Une institution malheureusement victime de son succès

Malgré tous les dons, les fondations pieuses, les expédients, les sœurs de la Charité doivent demander des secours royaux, car la charge financière est trop lourde et, par édit de juin 1670, l’État prend le relais de l’initiative individuelle, unissant la gestion des Enfants Trouvés à celle de l’Hôpital Général créé en 1656. De nouvelles acquisitions permettent d’agrandir les locaux : la Maison de la Couche s’accroît en 1672 de la maison de la Marguerite et en 1688 de la maison de l’Image Saint-Victor, toutes deux la jouxtant dans la rue Neuve Notre-Dame, et une grande maison avec ses dépendances dans le faubourg Saint-Antoine, s’accédant par la rue de Charenton, voisine de l’Hôpital Général. On y place les enfants de plus de trois ans, revenus de nourrice.

 

La situation inextricable du XVIIIe siècle

A partir de 1745, la Maison de la Couche s’avérant notoirement insuffisante face aux arrivées de filles-mères de la province, en plus des Parisiennes, et le nombre de naissances illégitimes allant toujours croissant, on acquiert et on abat de nombreuses maisons de la rue Neuve Notre-Dame et de la rue Saint-Christophe, ainsi que les églises Sainte-Geneviève-des-Ardents et Saint-Christophe, afin de reconstruire un grand hôpital avec chapelle destiné à l’accueil de ces jeunes femmes et de leurs nourrissons.

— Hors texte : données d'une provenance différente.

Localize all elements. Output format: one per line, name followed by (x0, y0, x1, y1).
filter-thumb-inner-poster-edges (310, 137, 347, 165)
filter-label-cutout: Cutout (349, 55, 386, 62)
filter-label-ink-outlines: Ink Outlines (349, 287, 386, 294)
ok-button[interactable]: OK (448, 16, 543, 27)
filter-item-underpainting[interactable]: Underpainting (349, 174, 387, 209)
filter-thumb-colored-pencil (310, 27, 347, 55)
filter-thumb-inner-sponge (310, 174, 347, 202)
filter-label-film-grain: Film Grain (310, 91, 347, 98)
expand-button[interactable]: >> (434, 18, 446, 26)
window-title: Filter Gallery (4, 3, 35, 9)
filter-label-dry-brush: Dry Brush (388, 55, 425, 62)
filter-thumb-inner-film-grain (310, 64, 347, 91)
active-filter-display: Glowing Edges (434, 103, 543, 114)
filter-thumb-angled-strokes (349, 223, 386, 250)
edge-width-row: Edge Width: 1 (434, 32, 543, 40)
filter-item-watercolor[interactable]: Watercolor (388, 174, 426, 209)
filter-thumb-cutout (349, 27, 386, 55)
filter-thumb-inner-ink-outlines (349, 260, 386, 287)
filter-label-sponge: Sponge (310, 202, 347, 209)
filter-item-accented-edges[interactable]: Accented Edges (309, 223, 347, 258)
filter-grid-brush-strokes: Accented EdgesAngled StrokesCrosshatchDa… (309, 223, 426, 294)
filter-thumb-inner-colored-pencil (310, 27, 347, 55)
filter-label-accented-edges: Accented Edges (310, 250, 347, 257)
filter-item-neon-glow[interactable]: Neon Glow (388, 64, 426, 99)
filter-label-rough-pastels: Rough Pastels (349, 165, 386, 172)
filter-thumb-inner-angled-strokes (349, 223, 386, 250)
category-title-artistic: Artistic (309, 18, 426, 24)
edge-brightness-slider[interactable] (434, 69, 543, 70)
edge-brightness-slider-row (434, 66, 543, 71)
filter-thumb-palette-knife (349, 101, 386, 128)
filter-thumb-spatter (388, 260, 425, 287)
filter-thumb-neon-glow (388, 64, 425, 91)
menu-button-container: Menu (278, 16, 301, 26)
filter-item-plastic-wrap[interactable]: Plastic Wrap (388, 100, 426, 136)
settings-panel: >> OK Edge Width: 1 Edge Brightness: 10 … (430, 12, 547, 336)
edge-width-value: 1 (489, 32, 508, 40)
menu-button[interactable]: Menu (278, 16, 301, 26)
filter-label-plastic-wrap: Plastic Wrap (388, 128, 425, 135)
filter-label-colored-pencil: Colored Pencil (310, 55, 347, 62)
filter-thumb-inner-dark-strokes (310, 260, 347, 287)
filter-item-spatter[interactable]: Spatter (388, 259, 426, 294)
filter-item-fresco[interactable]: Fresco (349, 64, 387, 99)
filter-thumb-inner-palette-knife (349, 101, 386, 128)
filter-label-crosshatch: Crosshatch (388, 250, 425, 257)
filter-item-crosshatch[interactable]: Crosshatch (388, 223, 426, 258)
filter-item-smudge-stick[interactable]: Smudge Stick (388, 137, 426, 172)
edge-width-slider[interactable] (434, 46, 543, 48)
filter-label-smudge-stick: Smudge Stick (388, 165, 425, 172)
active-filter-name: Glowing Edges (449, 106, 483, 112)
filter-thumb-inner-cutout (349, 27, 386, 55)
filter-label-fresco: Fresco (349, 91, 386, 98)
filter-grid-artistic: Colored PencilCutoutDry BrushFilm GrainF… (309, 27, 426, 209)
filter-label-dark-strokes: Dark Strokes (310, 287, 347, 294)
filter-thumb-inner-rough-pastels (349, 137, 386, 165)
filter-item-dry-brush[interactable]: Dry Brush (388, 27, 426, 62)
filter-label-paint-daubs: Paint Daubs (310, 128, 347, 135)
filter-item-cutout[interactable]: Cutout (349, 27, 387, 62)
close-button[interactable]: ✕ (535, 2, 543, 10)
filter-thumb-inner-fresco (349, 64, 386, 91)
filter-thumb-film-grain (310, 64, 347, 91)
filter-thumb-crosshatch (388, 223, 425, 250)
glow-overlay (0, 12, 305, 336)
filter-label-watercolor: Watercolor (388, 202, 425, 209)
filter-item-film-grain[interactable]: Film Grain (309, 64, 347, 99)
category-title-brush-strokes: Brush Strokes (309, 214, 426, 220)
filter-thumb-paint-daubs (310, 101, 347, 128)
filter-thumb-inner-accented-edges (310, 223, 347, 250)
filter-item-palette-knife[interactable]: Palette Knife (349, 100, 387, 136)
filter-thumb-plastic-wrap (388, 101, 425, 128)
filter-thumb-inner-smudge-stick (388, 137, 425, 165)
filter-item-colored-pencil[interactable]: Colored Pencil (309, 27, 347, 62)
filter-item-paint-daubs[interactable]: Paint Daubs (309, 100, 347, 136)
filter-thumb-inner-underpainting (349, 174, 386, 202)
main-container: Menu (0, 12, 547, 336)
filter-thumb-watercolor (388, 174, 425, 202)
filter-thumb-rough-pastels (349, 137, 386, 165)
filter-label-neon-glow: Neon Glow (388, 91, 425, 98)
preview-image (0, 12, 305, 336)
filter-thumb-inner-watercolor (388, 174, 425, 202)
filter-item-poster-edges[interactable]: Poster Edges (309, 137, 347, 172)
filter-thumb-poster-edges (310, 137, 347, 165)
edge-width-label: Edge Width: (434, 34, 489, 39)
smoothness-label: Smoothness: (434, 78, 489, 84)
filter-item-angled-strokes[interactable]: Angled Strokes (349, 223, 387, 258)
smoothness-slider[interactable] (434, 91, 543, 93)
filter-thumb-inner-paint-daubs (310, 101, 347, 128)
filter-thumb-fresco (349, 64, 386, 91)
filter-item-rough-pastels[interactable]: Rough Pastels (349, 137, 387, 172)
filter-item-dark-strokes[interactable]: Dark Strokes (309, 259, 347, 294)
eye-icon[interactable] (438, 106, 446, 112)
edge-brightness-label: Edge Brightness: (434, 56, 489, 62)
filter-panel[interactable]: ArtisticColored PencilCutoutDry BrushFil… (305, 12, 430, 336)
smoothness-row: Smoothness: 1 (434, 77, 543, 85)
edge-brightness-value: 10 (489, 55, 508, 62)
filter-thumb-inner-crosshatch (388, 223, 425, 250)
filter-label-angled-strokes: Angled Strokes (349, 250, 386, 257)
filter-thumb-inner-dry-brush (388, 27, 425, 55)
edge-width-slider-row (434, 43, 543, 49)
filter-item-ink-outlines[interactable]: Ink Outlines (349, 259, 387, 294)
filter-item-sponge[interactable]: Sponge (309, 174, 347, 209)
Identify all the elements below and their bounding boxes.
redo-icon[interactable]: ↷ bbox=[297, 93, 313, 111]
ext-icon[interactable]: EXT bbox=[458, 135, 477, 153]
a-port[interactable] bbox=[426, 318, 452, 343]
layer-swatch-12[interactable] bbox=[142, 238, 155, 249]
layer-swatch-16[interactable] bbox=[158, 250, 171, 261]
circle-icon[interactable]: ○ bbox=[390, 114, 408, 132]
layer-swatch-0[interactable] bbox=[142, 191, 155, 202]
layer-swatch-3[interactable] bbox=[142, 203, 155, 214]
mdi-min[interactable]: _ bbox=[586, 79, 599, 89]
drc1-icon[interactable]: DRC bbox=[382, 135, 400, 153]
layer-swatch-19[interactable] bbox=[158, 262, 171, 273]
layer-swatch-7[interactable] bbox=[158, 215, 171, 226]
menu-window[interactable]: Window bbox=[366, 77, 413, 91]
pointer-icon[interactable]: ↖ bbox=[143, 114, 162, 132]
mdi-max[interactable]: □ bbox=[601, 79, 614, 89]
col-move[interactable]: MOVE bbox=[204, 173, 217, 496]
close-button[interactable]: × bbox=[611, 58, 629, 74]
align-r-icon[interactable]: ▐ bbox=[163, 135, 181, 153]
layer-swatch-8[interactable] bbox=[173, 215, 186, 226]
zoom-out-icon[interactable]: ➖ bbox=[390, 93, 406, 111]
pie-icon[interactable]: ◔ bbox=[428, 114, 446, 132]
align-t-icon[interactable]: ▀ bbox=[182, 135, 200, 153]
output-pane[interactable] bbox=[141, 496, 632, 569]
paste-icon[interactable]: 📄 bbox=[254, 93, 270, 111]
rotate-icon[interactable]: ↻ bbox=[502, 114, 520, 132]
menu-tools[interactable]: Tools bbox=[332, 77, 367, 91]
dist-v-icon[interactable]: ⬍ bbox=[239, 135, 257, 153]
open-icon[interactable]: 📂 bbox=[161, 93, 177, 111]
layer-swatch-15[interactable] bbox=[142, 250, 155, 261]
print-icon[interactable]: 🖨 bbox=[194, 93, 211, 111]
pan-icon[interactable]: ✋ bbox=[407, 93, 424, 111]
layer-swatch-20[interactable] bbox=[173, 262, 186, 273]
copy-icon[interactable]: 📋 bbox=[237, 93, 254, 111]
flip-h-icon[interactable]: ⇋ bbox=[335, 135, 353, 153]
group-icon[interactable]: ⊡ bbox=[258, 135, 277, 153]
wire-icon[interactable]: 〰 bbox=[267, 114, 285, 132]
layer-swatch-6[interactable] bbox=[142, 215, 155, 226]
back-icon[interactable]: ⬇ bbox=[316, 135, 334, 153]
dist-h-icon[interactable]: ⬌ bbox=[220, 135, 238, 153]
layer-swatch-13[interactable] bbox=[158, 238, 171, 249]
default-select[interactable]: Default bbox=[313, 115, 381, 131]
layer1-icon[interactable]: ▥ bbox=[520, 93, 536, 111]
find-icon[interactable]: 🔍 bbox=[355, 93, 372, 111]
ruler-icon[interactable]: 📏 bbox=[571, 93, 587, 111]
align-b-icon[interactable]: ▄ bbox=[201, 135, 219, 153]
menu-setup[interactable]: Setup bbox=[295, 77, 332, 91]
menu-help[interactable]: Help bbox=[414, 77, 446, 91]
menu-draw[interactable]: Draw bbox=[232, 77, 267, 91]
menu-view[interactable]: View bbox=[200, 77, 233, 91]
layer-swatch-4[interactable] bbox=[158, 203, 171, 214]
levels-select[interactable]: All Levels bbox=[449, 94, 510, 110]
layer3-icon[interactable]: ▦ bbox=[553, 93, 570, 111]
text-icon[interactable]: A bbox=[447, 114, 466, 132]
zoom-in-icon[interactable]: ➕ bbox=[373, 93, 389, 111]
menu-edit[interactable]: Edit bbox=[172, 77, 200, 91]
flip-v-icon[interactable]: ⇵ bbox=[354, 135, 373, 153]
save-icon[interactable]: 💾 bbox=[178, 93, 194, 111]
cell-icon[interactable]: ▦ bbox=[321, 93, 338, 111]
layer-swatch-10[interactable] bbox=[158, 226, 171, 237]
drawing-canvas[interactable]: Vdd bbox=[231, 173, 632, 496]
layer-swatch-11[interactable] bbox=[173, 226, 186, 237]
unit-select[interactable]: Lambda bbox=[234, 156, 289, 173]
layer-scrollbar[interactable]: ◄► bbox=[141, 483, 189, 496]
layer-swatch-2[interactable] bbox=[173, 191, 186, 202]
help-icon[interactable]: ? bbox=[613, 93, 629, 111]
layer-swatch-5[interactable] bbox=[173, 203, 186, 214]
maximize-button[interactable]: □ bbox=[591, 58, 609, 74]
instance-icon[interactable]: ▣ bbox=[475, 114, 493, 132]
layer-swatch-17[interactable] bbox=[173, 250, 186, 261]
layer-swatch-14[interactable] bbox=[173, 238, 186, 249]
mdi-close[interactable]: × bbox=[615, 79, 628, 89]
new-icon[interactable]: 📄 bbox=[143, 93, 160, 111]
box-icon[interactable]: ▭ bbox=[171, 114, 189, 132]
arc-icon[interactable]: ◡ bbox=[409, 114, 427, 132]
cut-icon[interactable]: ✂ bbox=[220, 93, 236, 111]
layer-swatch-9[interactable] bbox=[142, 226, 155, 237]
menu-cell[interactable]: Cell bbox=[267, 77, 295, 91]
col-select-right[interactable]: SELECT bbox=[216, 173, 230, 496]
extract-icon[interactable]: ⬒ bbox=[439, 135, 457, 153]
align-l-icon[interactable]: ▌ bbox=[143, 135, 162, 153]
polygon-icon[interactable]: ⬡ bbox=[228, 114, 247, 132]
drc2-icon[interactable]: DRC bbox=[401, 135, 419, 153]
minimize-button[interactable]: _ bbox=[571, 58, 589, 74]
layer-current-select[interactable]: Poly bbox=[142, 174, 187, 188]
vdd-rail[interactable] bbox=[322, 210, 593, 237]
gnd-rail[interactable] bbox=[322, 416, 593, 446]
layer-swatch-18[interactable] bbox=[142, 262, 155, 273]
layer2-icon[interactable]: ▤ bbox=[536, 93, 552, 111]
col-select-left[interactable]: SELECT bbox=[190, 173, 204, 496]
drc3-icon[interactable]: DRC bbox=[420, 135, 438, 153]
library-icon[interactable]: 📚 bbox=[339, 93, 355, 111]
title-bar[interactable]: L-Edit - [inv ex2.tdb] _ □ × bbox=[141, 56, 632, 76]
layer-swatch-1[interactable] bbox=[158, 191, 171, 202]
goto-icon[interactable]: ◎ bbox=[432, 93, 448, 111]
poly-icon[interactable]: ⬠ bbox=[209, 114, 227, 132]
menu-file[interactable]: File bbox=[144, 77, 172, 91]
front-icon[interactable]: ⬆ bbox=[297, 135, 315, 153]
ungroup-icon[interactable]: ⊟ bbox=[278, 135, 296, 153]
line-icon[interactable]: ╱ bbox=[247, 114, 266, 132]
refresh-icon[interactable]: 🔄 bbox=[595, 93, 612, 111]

Mais en 1780, il faudra tout recommencer et repousser les murs, tant les demandes affluent. De nouveaux édifices remplaceront les anciens, pour faire toujours plus grand, plus haut, plus spacieux, avec des capacités d’accueil toujours plus élevées. Ce n’est pas tant le fruit de la misère qu’accueille cet hôpital parisien. En effet six enfants sur sept qui y sont accueillis sont nés hors mariage.